Bellande: Well I'm going to say that it doesn't bother me. People talking about my performance, it doesn't bother me, but it does kick me in the ass. Here I am thinking, when I was 22-23 I was making four grand a week; I bought a Mercedes; I owned a night club at 26. Now I'm 37 years old, and there are times when I am broke. There is no excuse for this. I know what the problem is: I am a talented poker player, but I consistently play too high for my bankroll. However, one thing I am really good at -- and this is really important -- I convinced myself that I am a compulsive gambler, that poker is gambling with an edge. I consider myself at least a 4-6 percent advantage, sometimes more, sometimes less. Therefore, poker is a good proposition for me.
The Bellagio, for instance, gambles every day, except they always have an edge and they will win at the end of the year. I don't sports bet, I don't play pit games, I know that I have no edge in those games. Gambling is only good if you have an edge. For years I didn't even touch a table, since I knew that, like an alcoholic, the smallest bit would get me going again. Now, for entertainment I will gamble once in a while for fun, but nothing of any consequence. Now my biggest weakness is that I play too high for my bankroll. I lost $280,000 of my own money at the end of December, playing heads-up against a player, who I was probably about a 3-2 or higher favorite against and I lost all my money. I probably should have put the brakes on after I lost like half of it, but I couldn't. My money management is really, really poor. Poker is an industry where you see a lot of people who are not nearly as talented, but are really successful players because they have great money management skills. They have discipline. They play games where they are comfortable, and they make their money. I try to do that, I play smaller games and grind my way back, but I'll run it up and take a shot again and lose it all. Now, I think the ideal spot for me is to get involved with something where I have a steady income, and gain some financial security.

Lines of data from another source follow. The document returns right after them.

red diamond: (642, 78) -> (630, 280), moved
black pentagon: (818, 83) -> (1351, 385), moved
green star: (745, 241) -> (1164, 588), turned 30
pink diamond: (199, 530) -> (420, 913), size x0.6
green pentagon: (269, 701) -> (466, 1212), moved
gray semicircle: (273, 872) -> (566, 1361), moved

The interesting thing about my being broke is that it doesn't really matter for me. My lifestyle doesn't change. I still take the same trips. I was at the VMAs last night. That's always going to be me. Last week I flew in my buddy's private jet. I am always going to be living this lifestyle, and I love it. But enough's enough. There really is no excuse for me to ever be broke.

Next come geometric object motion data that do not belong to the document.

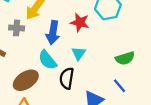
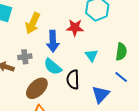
gray cross: (17, 28) -> (25, 57), moved
cyan triangle: (79, 53) -> (91, 55), moved
green semicircle: (125, 58) -> (121, 52), turned -54

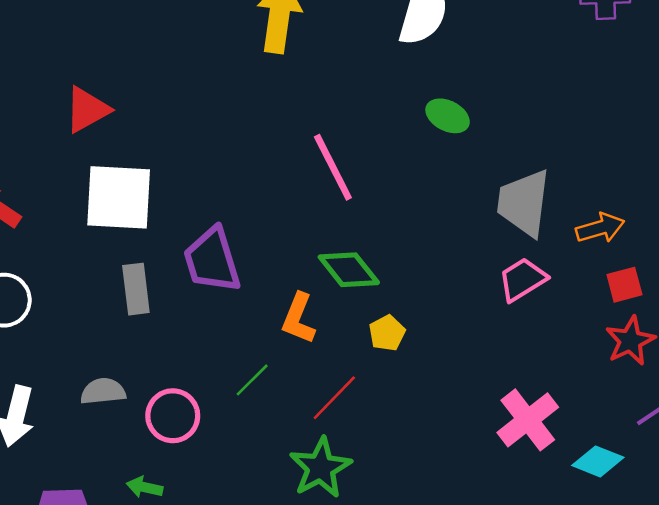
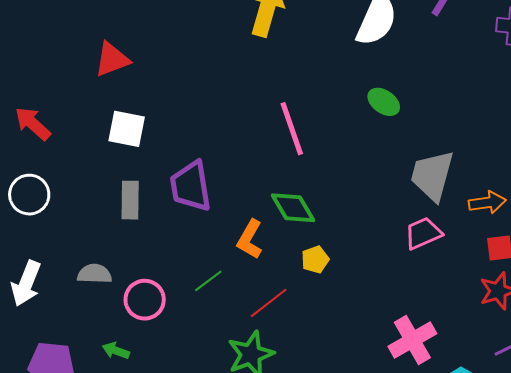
white square: (119, 197) -> (127, 129), size x0.7

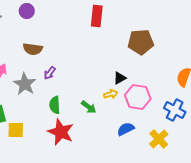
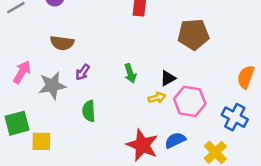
gray star: (25, 84) -> (52, 85), turned 30
green arrow: (89, 107) -> (130, 73), moved, turned 35
red star: (61, 132) -> (142, 145), moved

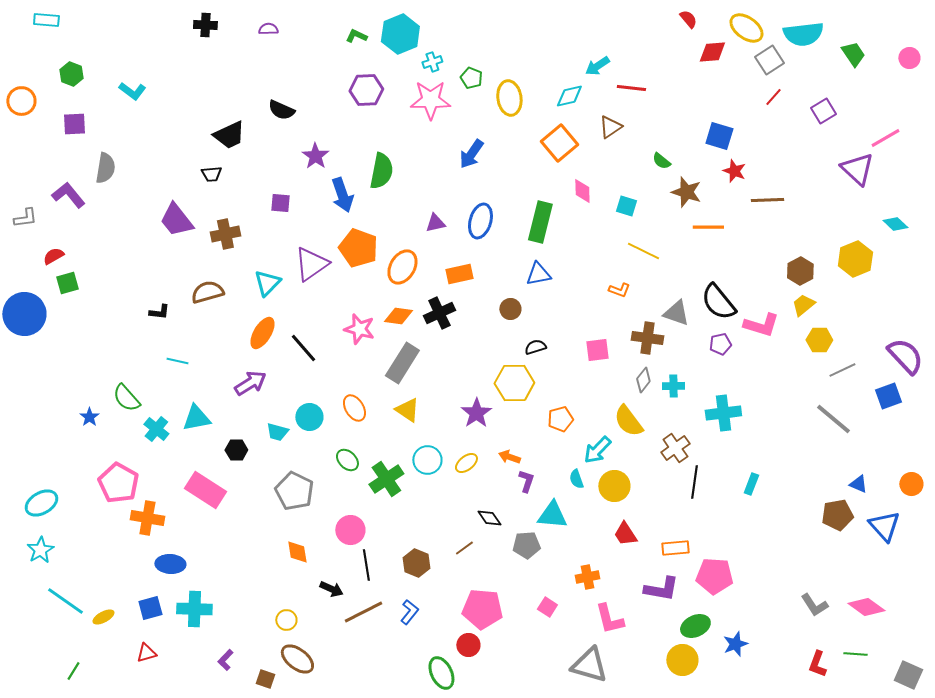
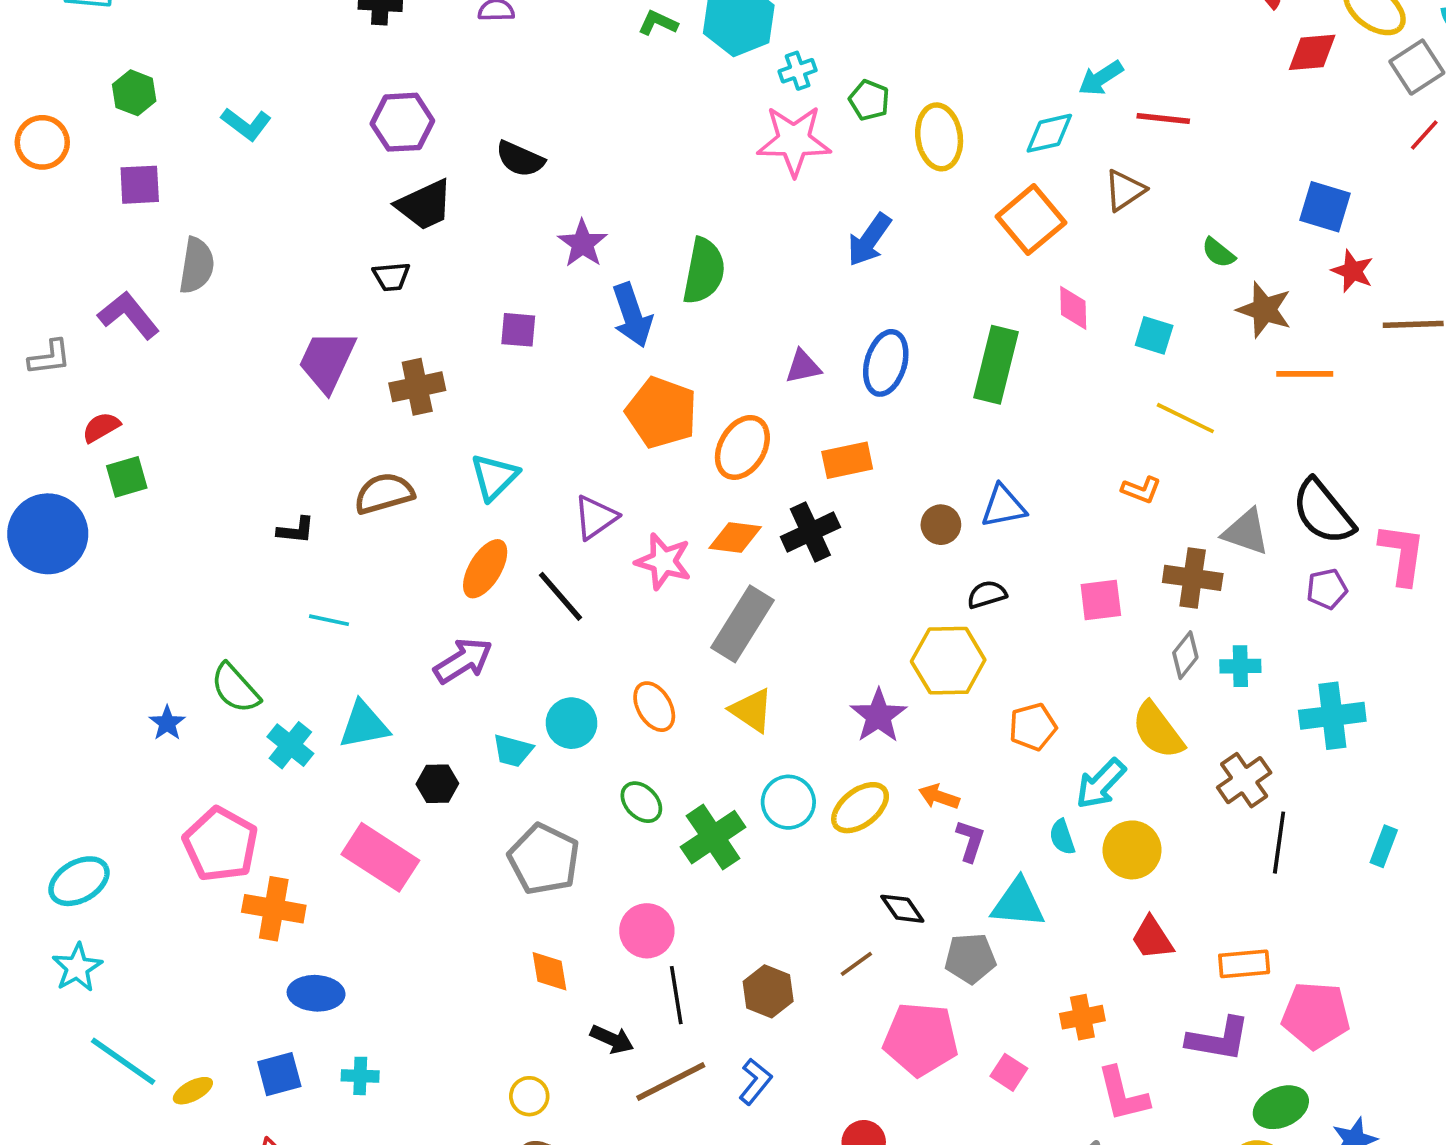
purple hexagon: (366, 90) -> (402, 122), moved
purple trapezoid: (176, 220) -> (327, 361), turned 63
purple triangle: (311, 264) -> (595, 517), moved, size x0.7
blue triangle: (538, 274) -> (1003, 506), moved
pink L-shape: (761, 325) -> (1402, 554), turned -99
yellow ellipse: (466, 463) -> (860, 808), size x1.4
cyan cross: (194, 609) -> (360, 1076), size x0.6
pink pentagon: (482, 609) -> (921, 1039), moved

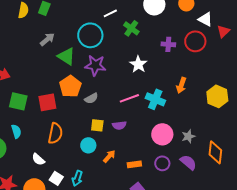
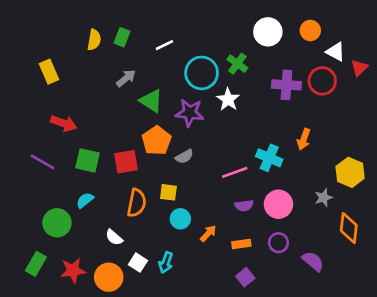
white line: (110, 13) -> (164, 45), moved
cyan circle: (90, 35) -> (202, 73), moved
purple cross: (168, 44) -> (286, 85), size x1.5
white star: (138, 64) -> (228, 99), moved
yellow hexagon: (217, 96) -> (350, 172), moved
pink line: (129, 98) -> (235, 172), moved
yellow square: (97, 125) -> (168, 192), moved
purple semicircle: (119, 125) -> (244, 206), moved
cyan semicircle: (16, 131) -> (85, 200), turned -112
gray star: (188, 136) -> (324, 198), moved
purple semicircle: (188, 162) -> (313, 261), moved

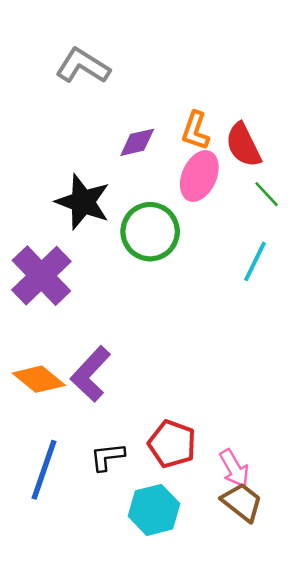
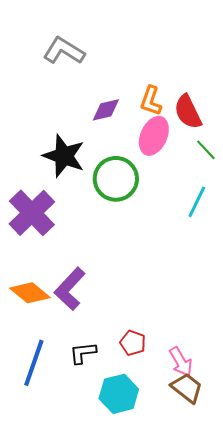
red pentagon: (172, 444) -> (133, 343), size x0.7

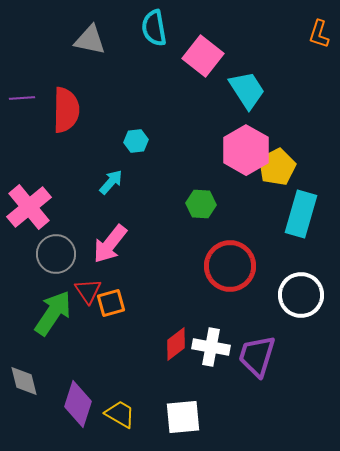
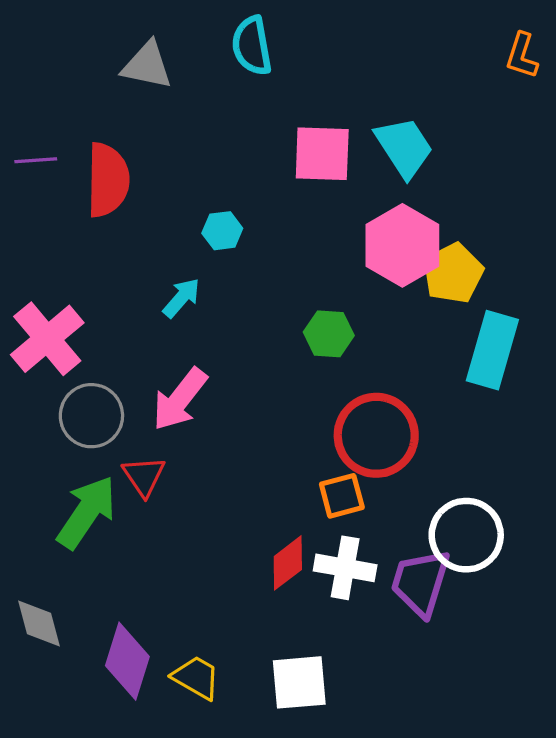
pink square: (203, 56) -> (322, 154), moved, turned -36
white circle: (301, 295) -> (466, 535), moved
orange square: (111, 303) -> (342, 496), moved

I have a book coming out at some point, called "Broke and Living Like a Millionaire," which really goes into detail about some of this stuff. I have been very fortunate, even with being broke. One of my concerns is kids playing poker and going broke and letting it all ride. I advise any kids who ask me about playing poker professionally to get their education first; get a degree, have a backup plan. Being broke is not fun. Most people are not as lucky and blessed to get bailed out like me. There are plenty of big-name players who are broke and people don't hear those stories. Young guys don't hear about how hard this business is. There are guys playing as high as the $4k/8k game who are broke, guys who have won millions in tournaments, but they aren't as vocal about it. I keep it real; I don't mind my business out in the open. I just don't want others to follow in my footsteps like that.
So yes, my next task, and it's a big one, is to improve my bankroll management.